Argentina
- Nickname: Sunny Ones
- Association: Argentine Cricket Association

Personnel
- Captain: Pedro Baron
- Coach: Gary Grewal

History
- First-class debut: v. MCC at Buenos Aires; 18 February 1912
- List A debut: v. Oman at Windhoek, Namibia; 24 November 2007

International Cricket Council
- ICC status: Associate (1974; 52 years ago)
- ICC region: Americas
- ICC Rankings: Current / Best-ever
- T20I: 51st / 48th (1 May 2020)

International cricket
- First international: v. Uruguay, 1868

One Day Internationals
- World Cup Qualifier appearances: 6 (first in 1979)
- Best result: First round (1979; 1986–2001)

T20 Internationals
- First T20I: v. Mexico at El Cortijo Polo Club, Lima; 3 October 2019
- Last T20I: v. Cayman Islands at Jimmy Powell Oval, George Town; 15 March 2026
- T20Is: Played / Won/Lost
- Total: 38 / 22/14 (0 ties, 2 no results)
- This year: 6 / 4/2 (0 ties, 0 no results)
| T20I kit |

= Argentina national cricket team =

National cricket team

The Argentina national cricket team represents Argentina in international cricket.

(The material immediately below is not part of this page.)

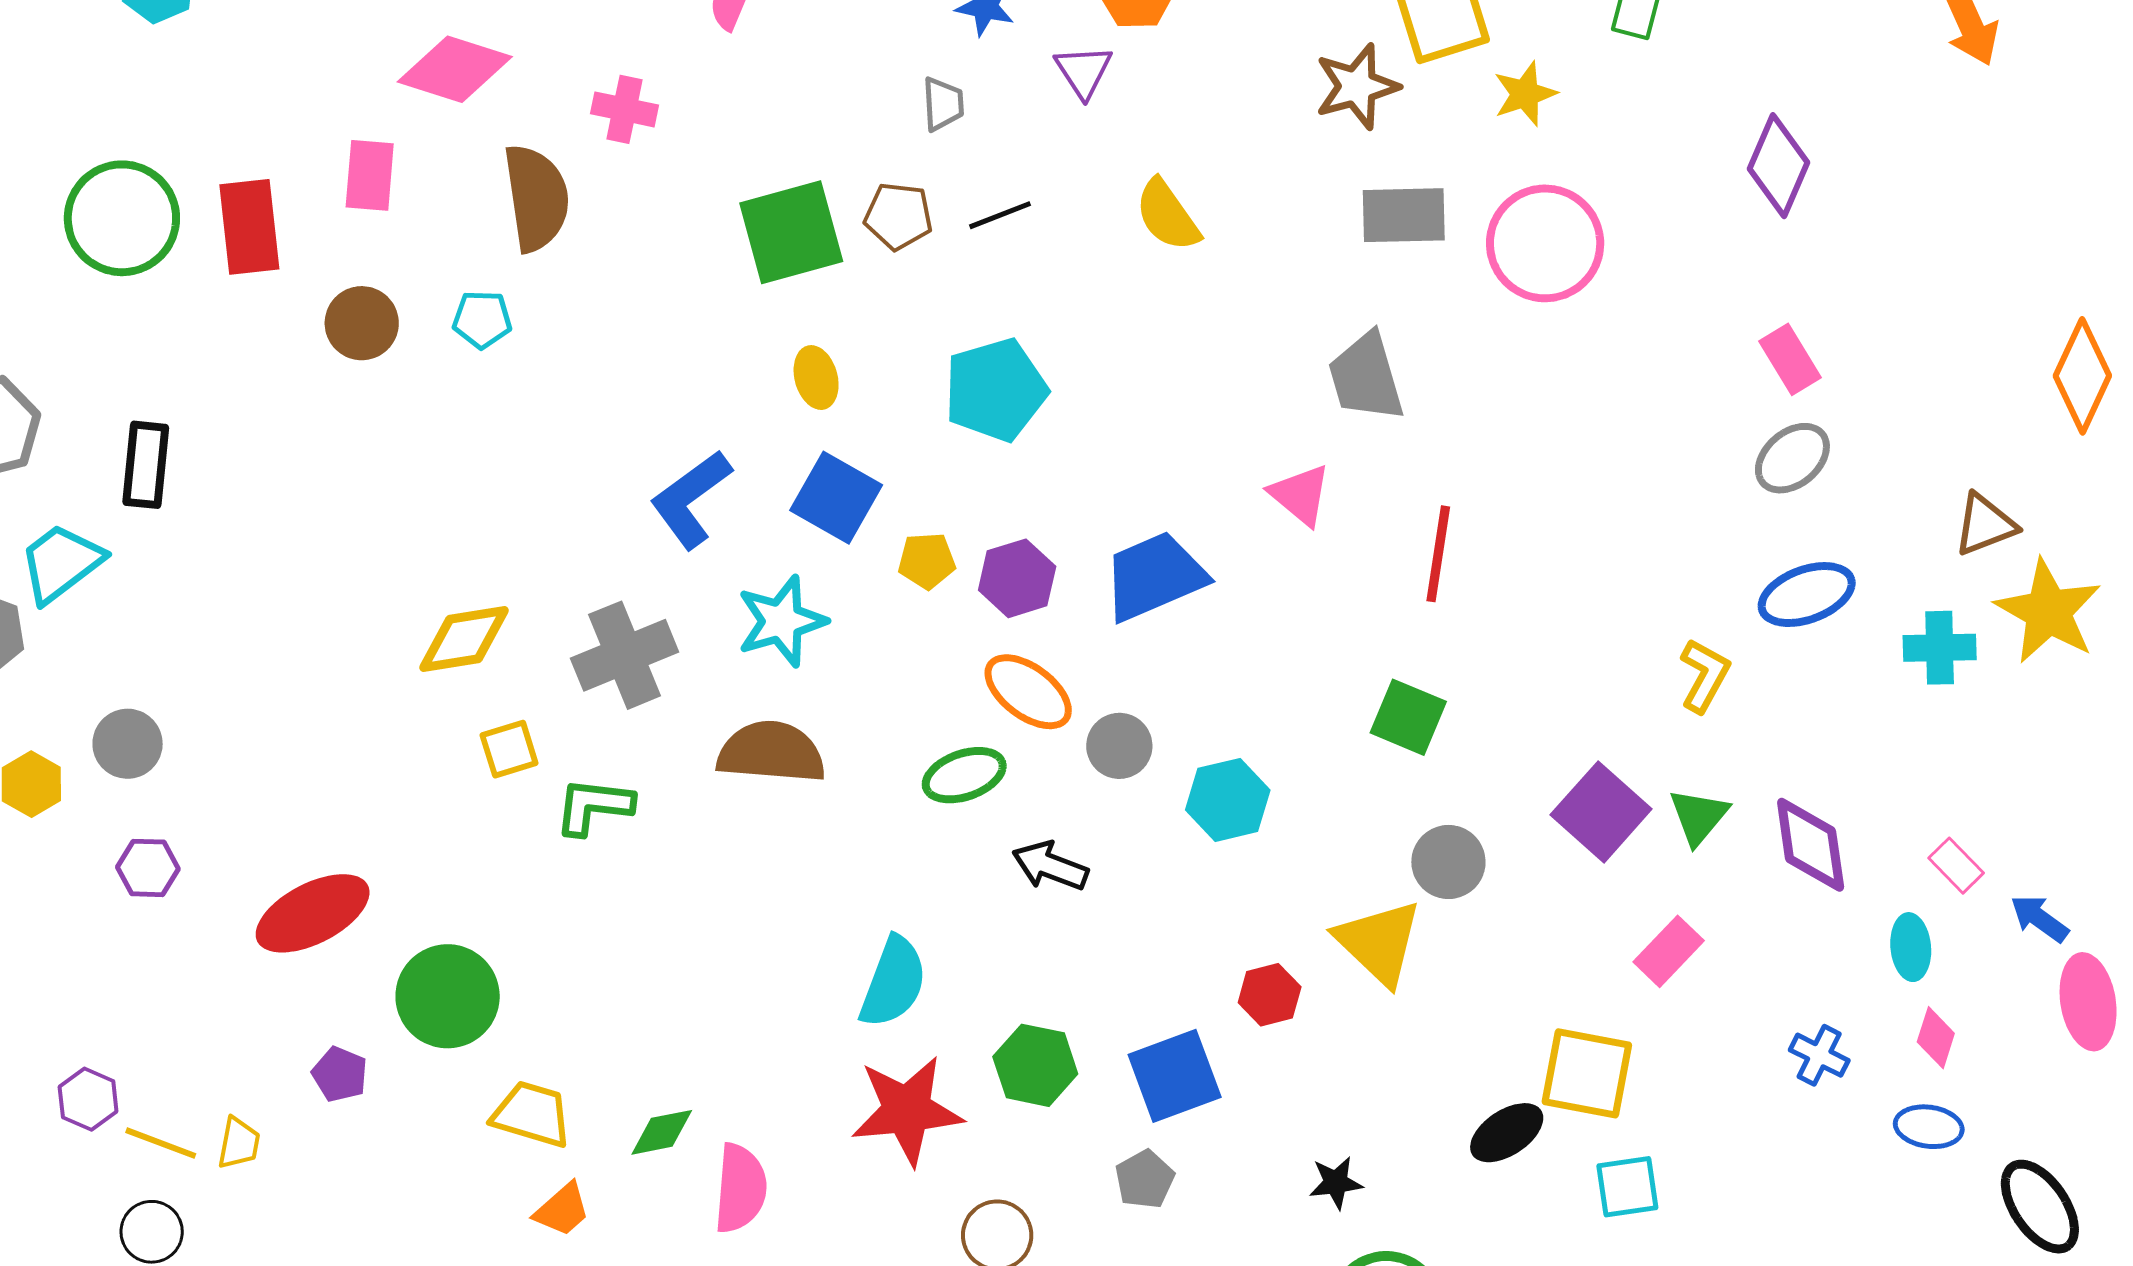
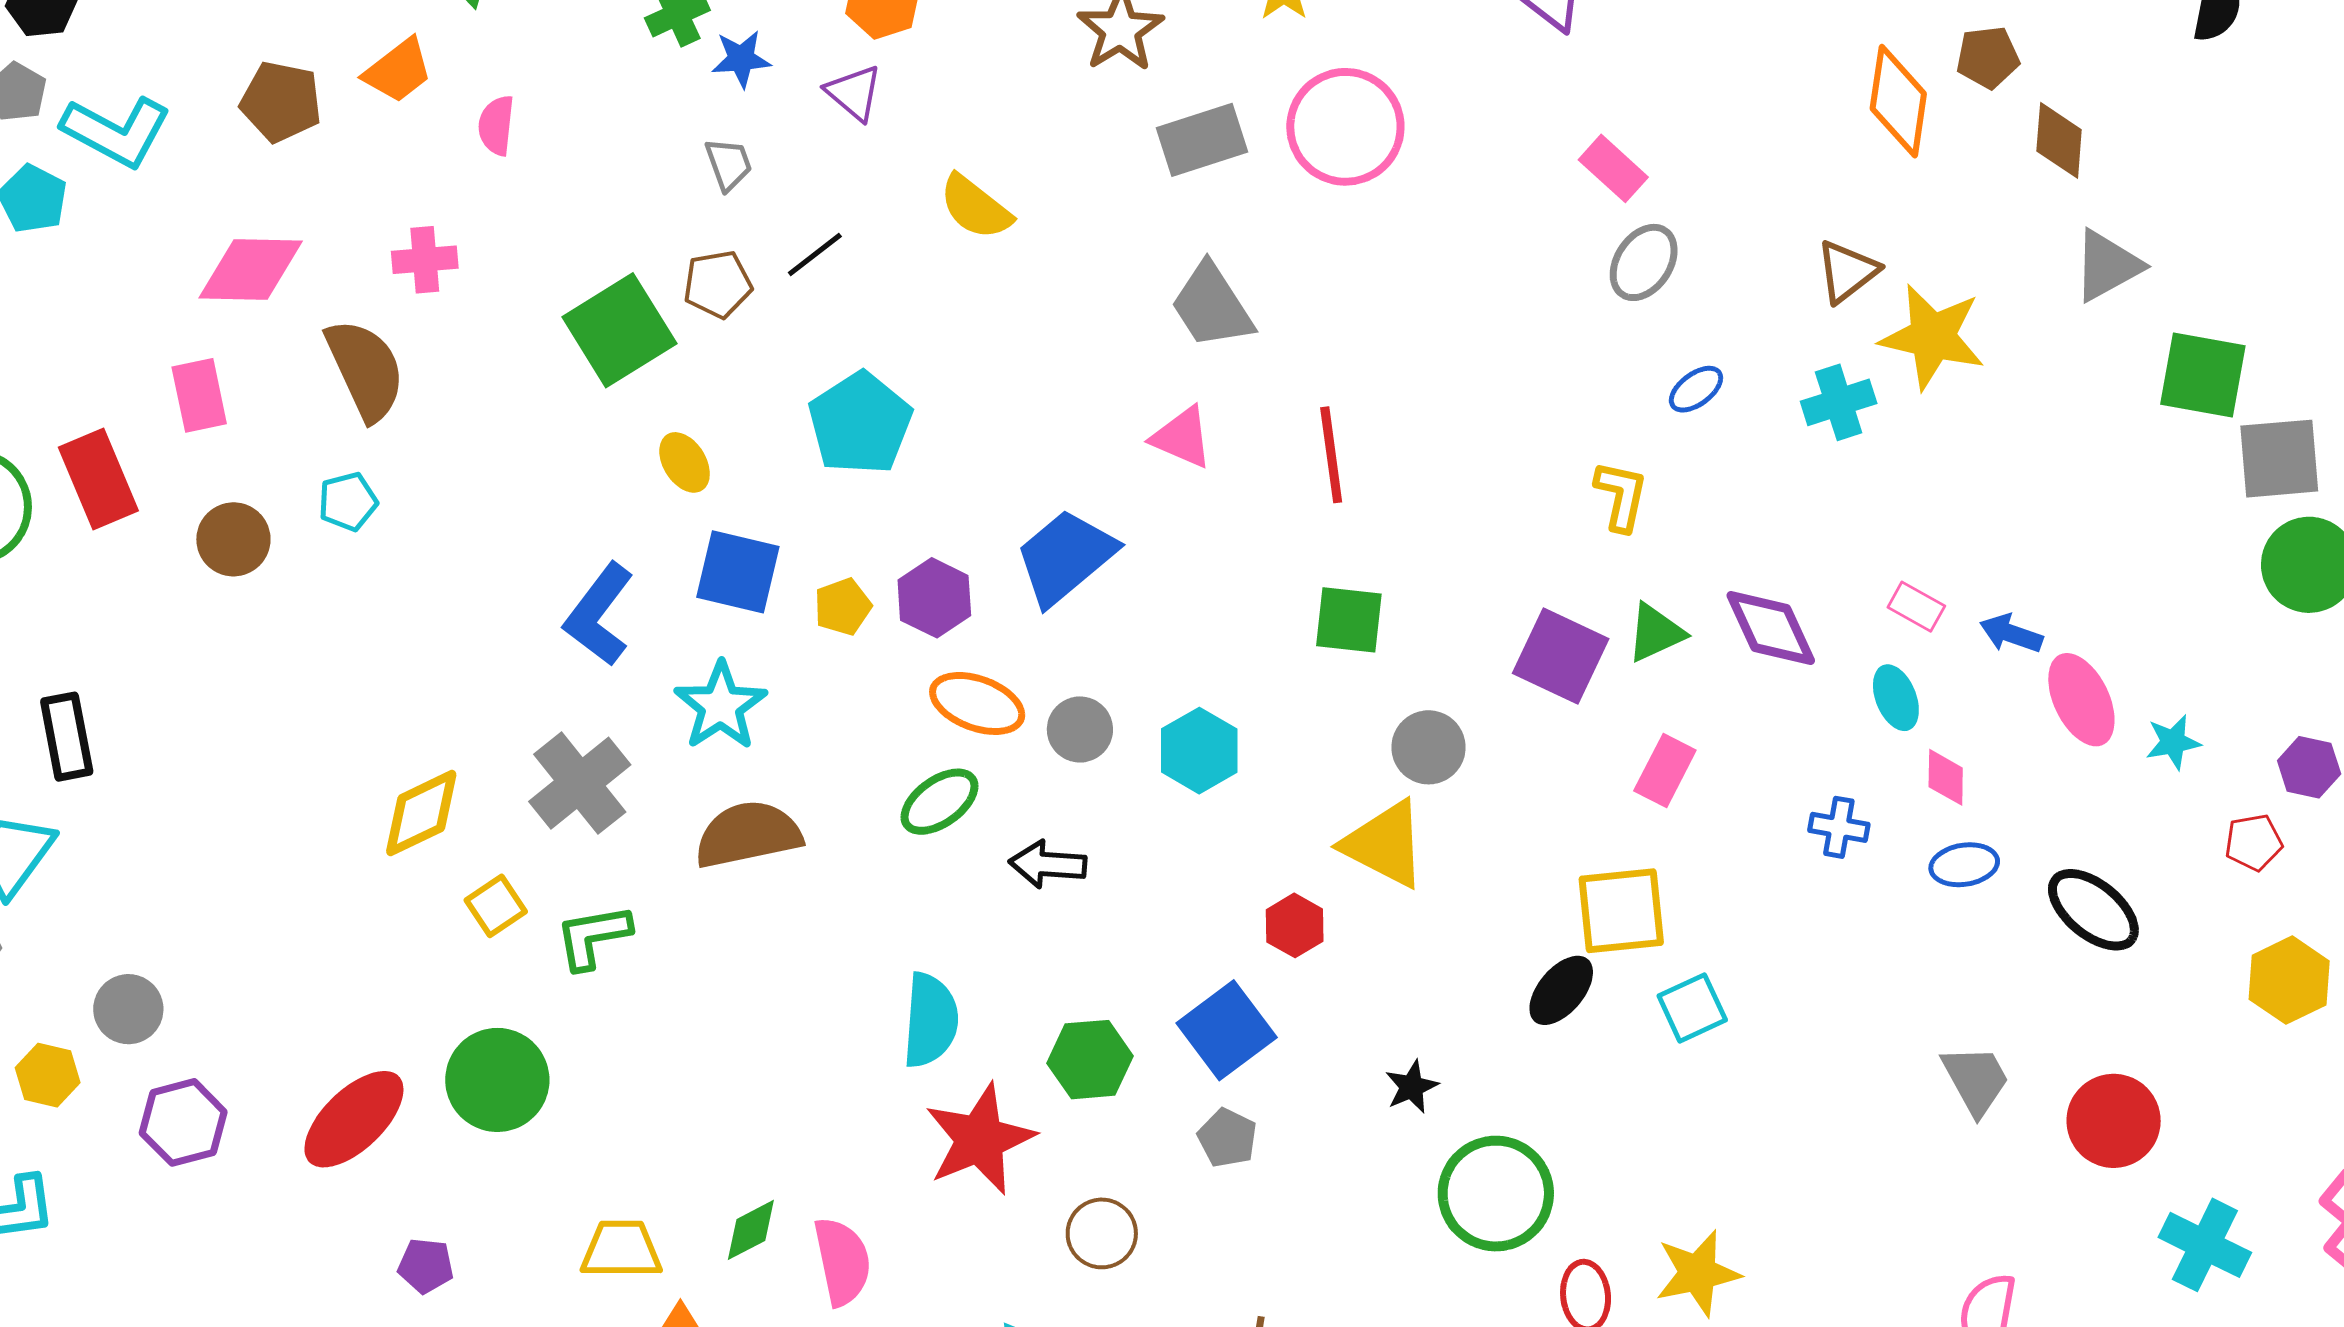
blue ellipse: (1807, 595) -> (1696, 389), size x0.6
green triangle: (1699, 817) -> (1656, 633), turned 42
purple hexagon: (148, 868) -> (183, 1122), size x1.4
green circle: (448, 996) -> (497, 1080), moved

The team is organised by the Argentine Cricket Association (ACA), which became an associate member of the International Cricket Council (ICC) in 1974.

With the sport having been introduced by British immigrants, Argentina played its first international cricket match in 1868, against Uruguay, with fixtures against Brazil and Chile following in 1888 and 1893, respectively. Beginning in 1912, there were regular visits from English teams, including the Marylebone Cricket Club (MCC) on two occasions. On four of those tours, matches between the Argentine national side and the visiting team were accorded first-class status, making for 13 first-class matches in total between 1912 and 1938. Argentina, Brazil, and Chile, the mainstays of South American cricket, commenced regular international matches in the 1920s, which have continued into the present-day (with the exception of the World War II period). The South American Championship was created in 1995 by those three teams and Peru, and is now held annually. Argentina has been the dominant team at the championship, winning ten out of the sixteen tournaments held, and consequently has sent only development sides since 2000 (until 2019 when the matches in the event were eligible for Twenty20 International status for the first time).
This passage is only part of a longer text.